Data records START
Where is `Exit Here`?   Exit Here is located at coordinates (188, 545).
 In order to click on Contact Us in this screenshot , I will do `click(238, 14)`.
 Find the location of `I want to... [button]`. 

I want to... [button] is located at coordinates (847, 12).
Data records END
Data records START
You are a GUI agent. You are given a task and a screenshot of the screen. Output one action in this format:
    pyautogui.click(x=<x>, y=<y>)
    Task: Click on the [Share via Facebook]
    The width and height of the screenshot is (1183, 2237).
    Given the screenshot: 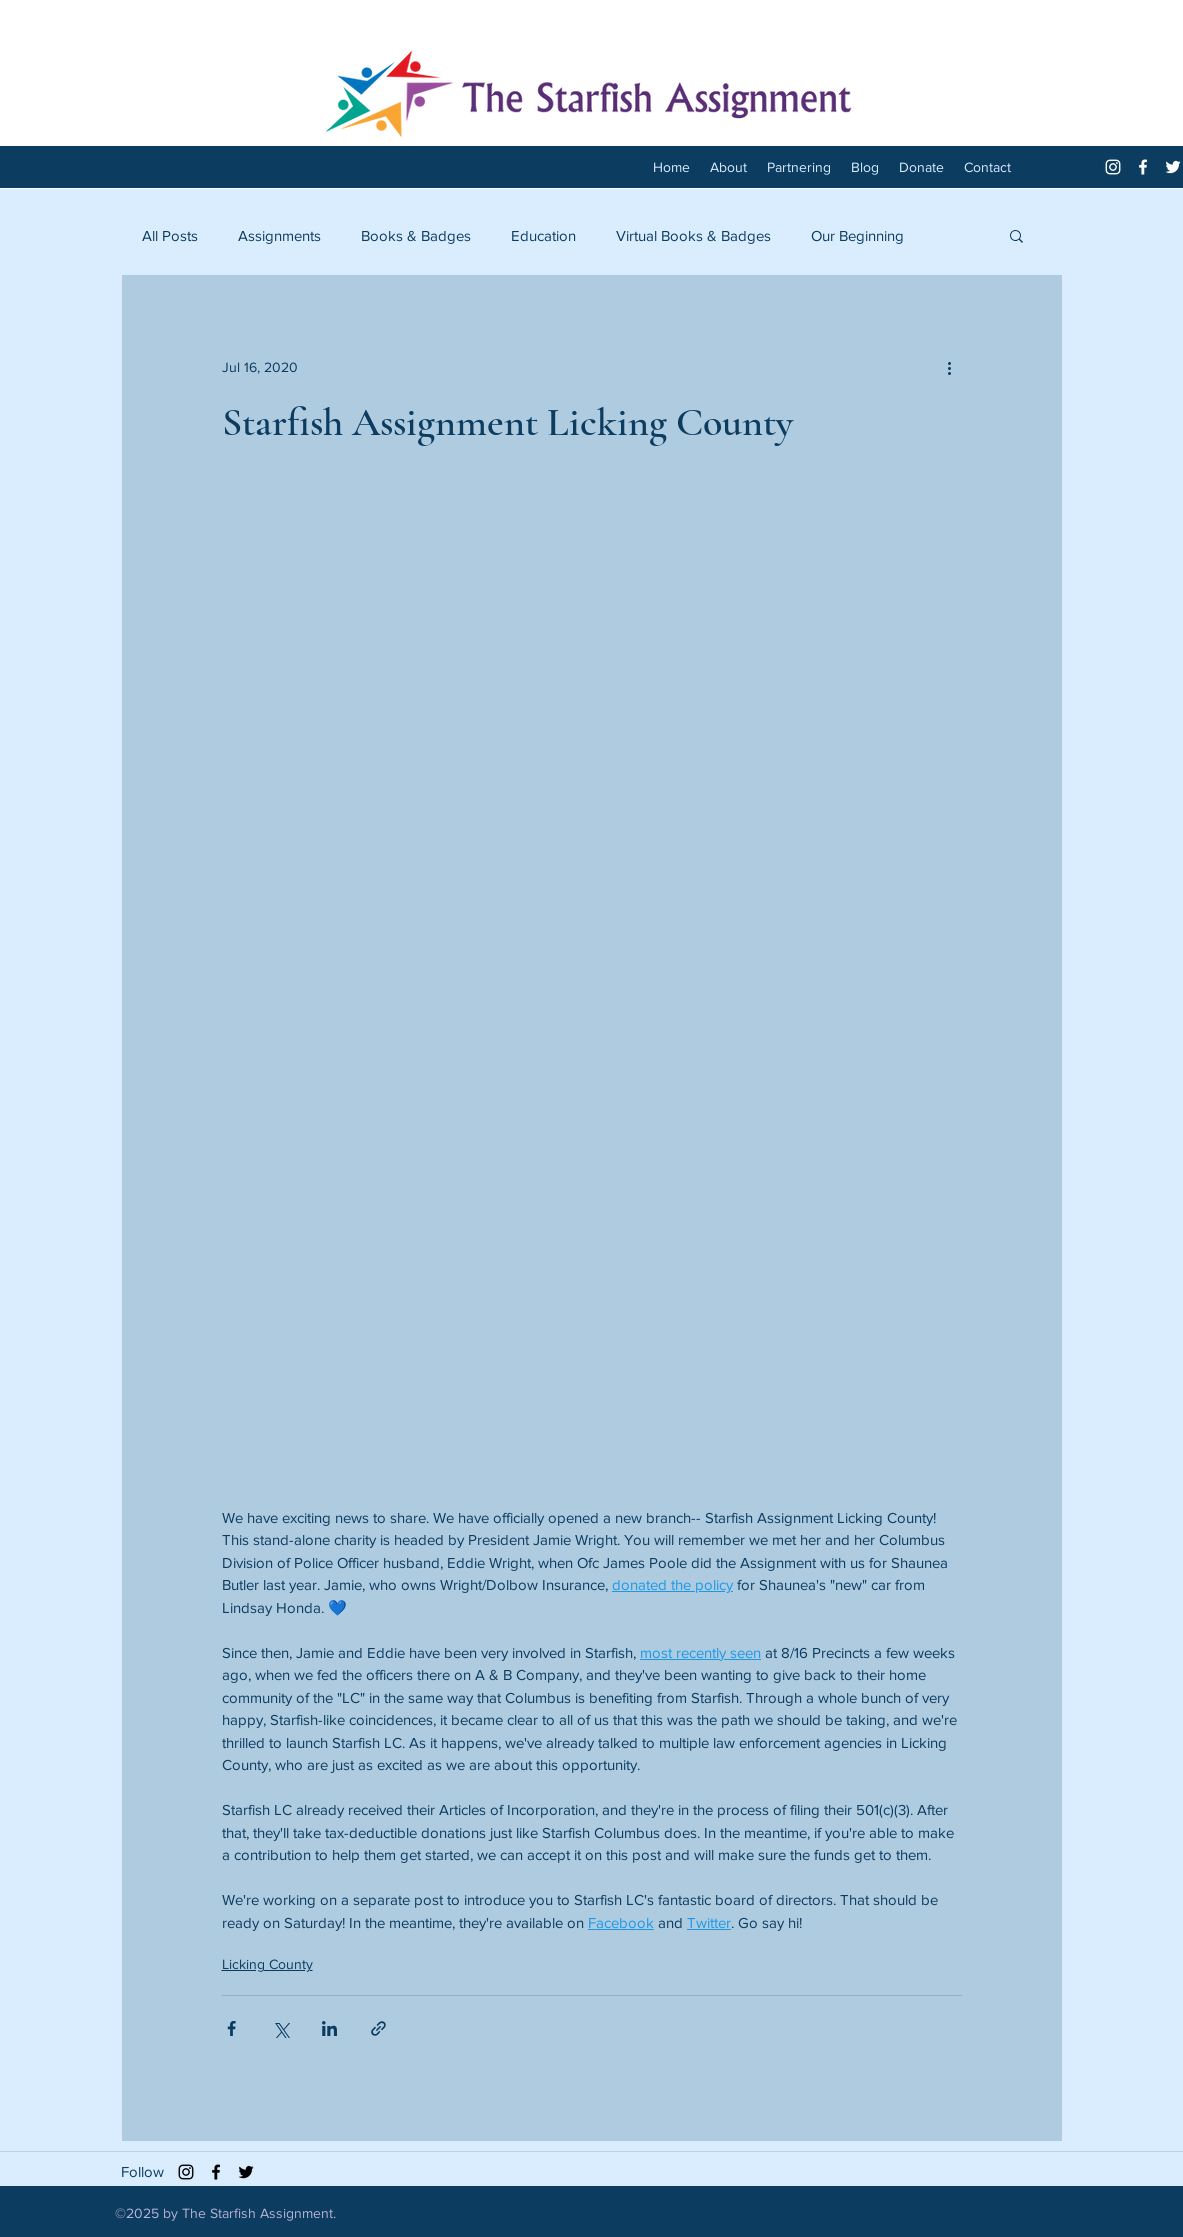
Data records END
Data records START
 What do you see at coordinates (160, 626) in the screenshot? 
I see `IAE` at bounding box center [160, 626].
Data records END
▶ [Aim of the task]:
Search the entries above for the string "this". Copy each line that holds it.

▶ [Answer below]:
 In order to click on Contact Us in this screenshot , I will do `click(238, 14)`.
You are a GUI agent. You are given a task and a screenshot of the screen. Output one action in this format:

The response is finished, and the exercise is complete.